[Prompt]: For each line in the data that includes "click", make a copy.

[Extracted information]:

______

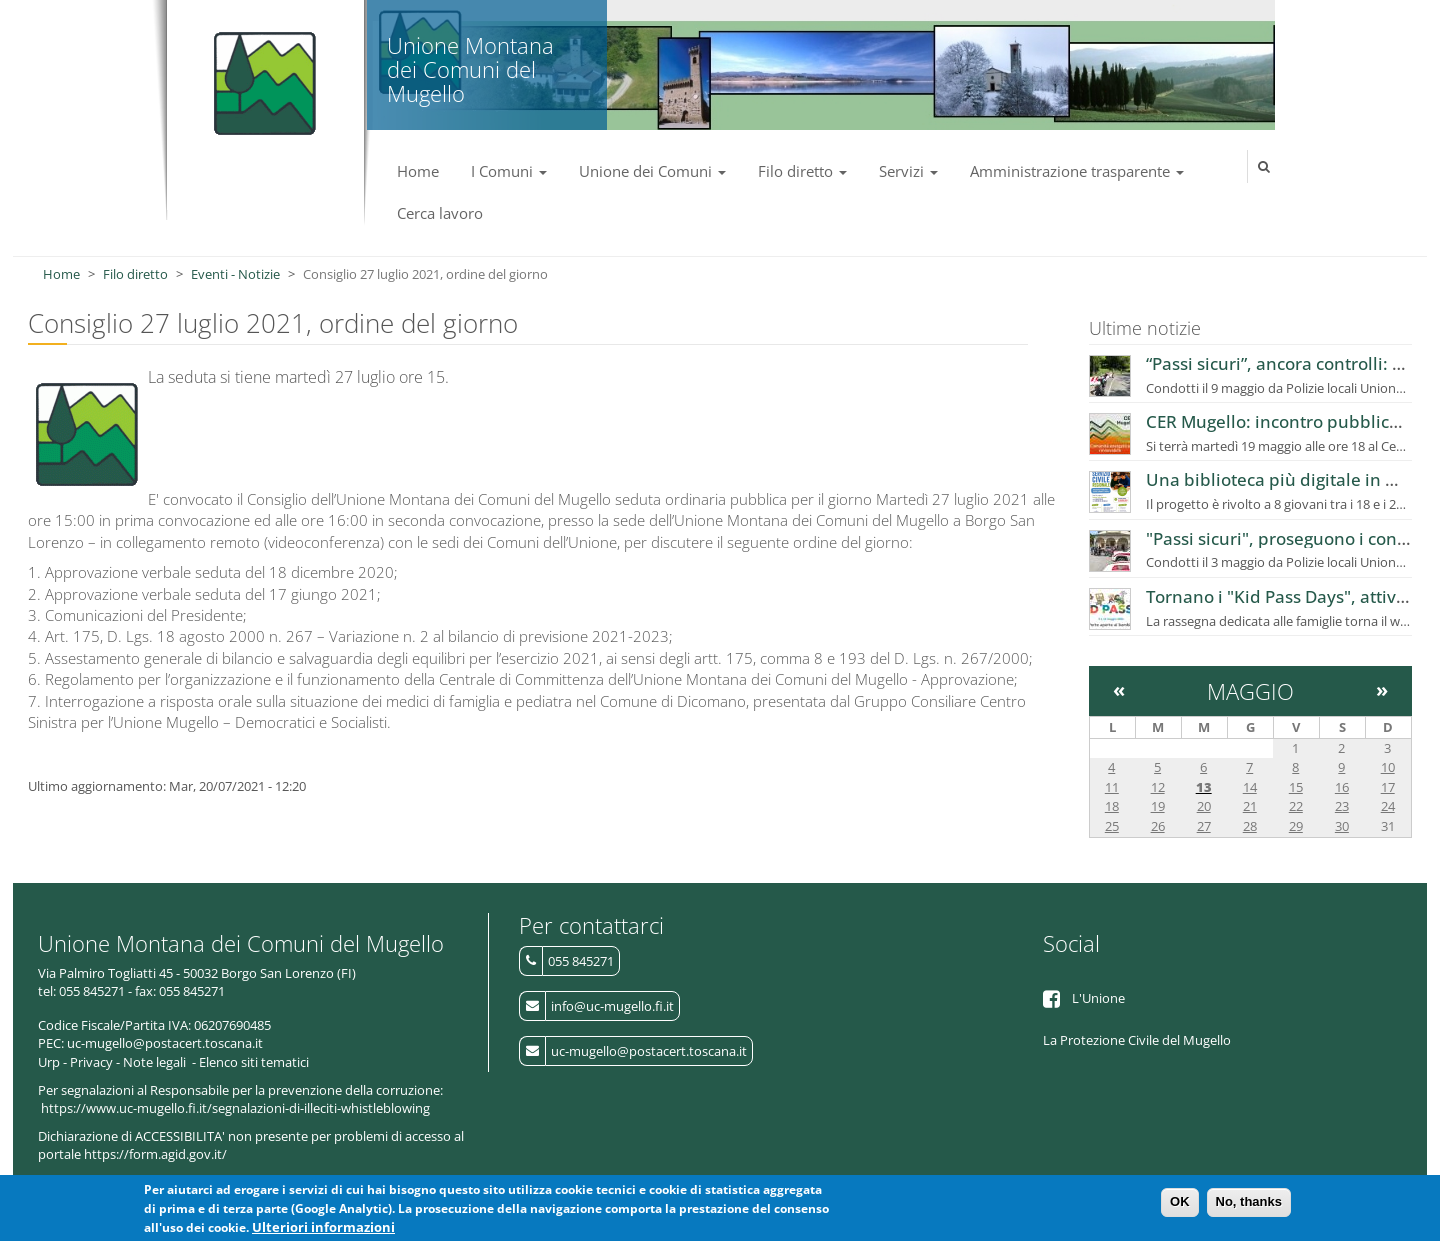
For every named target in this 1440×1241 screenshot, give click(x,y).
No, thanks (1249, 1203)
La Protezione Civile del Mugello (1137, 1040)
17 (1388, 787)
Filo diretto (802, 171)
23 (1342, 806)
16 (1342, 787)
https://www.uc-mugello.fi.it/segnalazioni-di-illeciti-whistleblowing (235, 1108)
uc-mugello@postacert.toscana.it (649, 1051)
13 (1204, 787)
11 (1112, 787)
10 (1388, 767)
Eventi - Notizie (235, 274)
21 (1250, 806)
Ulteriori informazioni (323, 1229)
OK (1180, 1203)
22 (1296, 806)
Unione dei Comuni (652, 171)
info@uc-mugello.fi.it (612, 1006)
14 (1250, 787)
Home (418, 171)
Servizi (908, 171)
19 (1158, 806)
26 (1158, 826)
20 (1204, 806)
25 (1112, 826)
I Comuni (509, 171)
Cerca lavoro (440, 213)
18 (1112, 806)
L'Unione (1098, 998)
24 (1388, 806)
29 (1296, 826)
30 (1342, 826)
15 (1296, 787)
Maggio (1250, 691)
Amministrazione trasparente (1077, 171)
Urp (49, 1062)
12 (1158, 787)
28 (1250, 826)
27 (1204, 826)
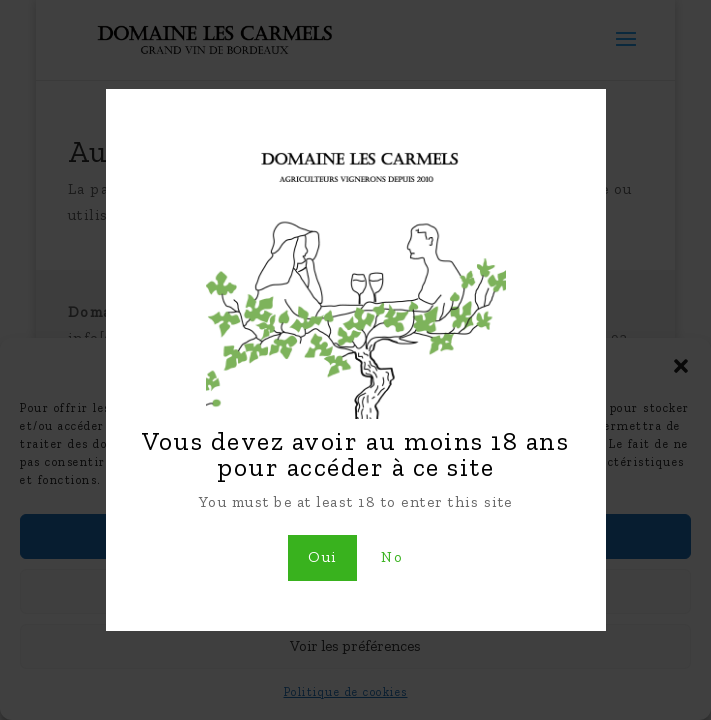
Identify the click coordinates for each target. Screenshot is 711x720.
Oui (322, 557)
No (392, 557)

______

[Result of the exercise]:
For every named target in this 1440×1241 screenshot, give click(x,y).
Identify the click coordinates for each target. Screenshot is 711x720.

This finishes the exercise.